Soft-hyphen management

You can hint hyphenation by using U+00AD SOFT HYPHEN Ctrl+- in Writer. If it is not used, it does not print. If line wrap opts for hyphenating such a flagged word, a hyphen will be printed at end of line to warn reader about the hyphenation.

I am presently working on an old font which was created under the ISO-8859 era and was converted without further consideration to Unicode. Consequently many character slots do not abide by the Unicode semantics and must be reallocated to where they now belong.

One of the problematic allocations is the pair U+002D HYPHEN-MINUS and U+00AD SOFT HYPHEN using very uncommon “dashes”.

When hyphenation occurs, does Writer replace SOFT HYPHEN with HYPHEN-MINUS in the output or does it use the glyph provided at U+00AD?

In other words, Is SOFT HYPHEN only a function indicator or a real printing character?

Answer to this question could greatly simplify my upgrade task.

In my test, in the output Writer replace soft hyphens with U+002D. To check that, I inserted a soft hyphen in a short document and then exported the text to PDF. After I copied the resulting hyphen from the PDF, I checked it both in Writer itself and in KCharSelect: an hyphen-minus.

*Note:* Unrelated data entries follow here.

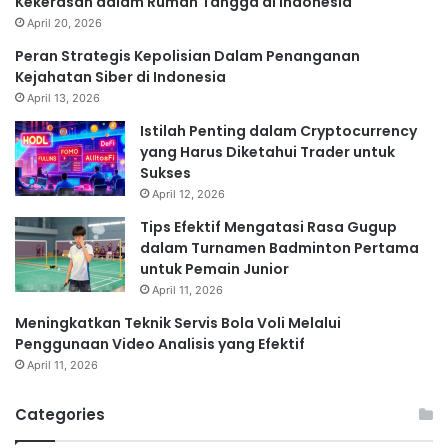
Kekerasan dalam Rumah Tangga di Indonesia
April 20, 2026
Peran Strategis Kepolisian Dalam Penanganan
Kejahatan Siber di Indonesia
April 13, 2026
Istilah Penting dalam Cryptocurrency
yang Harus Diketahui Trader untuk
Sukses
April 12, 2026
Tips Efektif Mengatasi Rasa Gugup
dalam Turnamen Badminton Pertama
untuk Pemain Junior
April 11, 2026
Meningkatkan Teknik Servis Bola Voli Melalui
Penggunaan Video Analisis yang Efektif
April 11, 2026
Categories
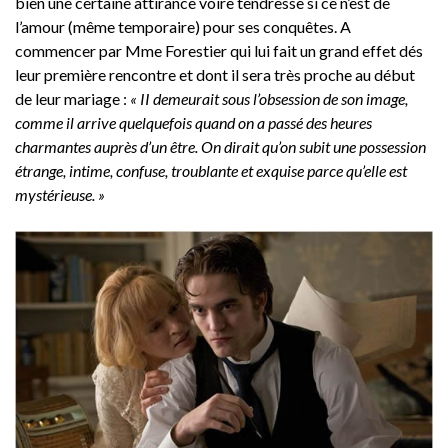
bien une certaine attirance voire tendresse si ce n’est de
l’amour (même temporaire) pour ses conquêtes. A
commencer par Mme Forestier qui lui fait un grand effet dés
leur première rencontre et dont il sera très proche au début
de leur mariage :
« II demeurait sous l’obsession de son image,
comme il arrive quelquefois quand on a passé des heures
charmantes auprès d’un être. On dirait qu’on subit une possession
étrange, intime, confuse, troublante et exquise parce qu’elle est
mystérieuse. »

@RGB-es: thanks for experimenting. I’d prefer to have an answer from a developer, though.

To make sure, I changed the font and put a fancy glyph at U+00AD, but FontForge seems to ascertain consistency and copies the glyph at U+002D into U+00AD when generating the font. I have then no visual feed back.

Unicode section 6.2 says that SOFT HYPHEN is a format control character and thus has no visible glyph of its own. Unicode section 23.2 seems to hint that application software is allowed to use HYPHEN-MINUS when deciding for word break but this is not mandatory.

All in all, this is not of great help but it is likely that I can ignore the dilemma SOFT HYPHEN/HYPHEN-MINUS in my font reorganisation job.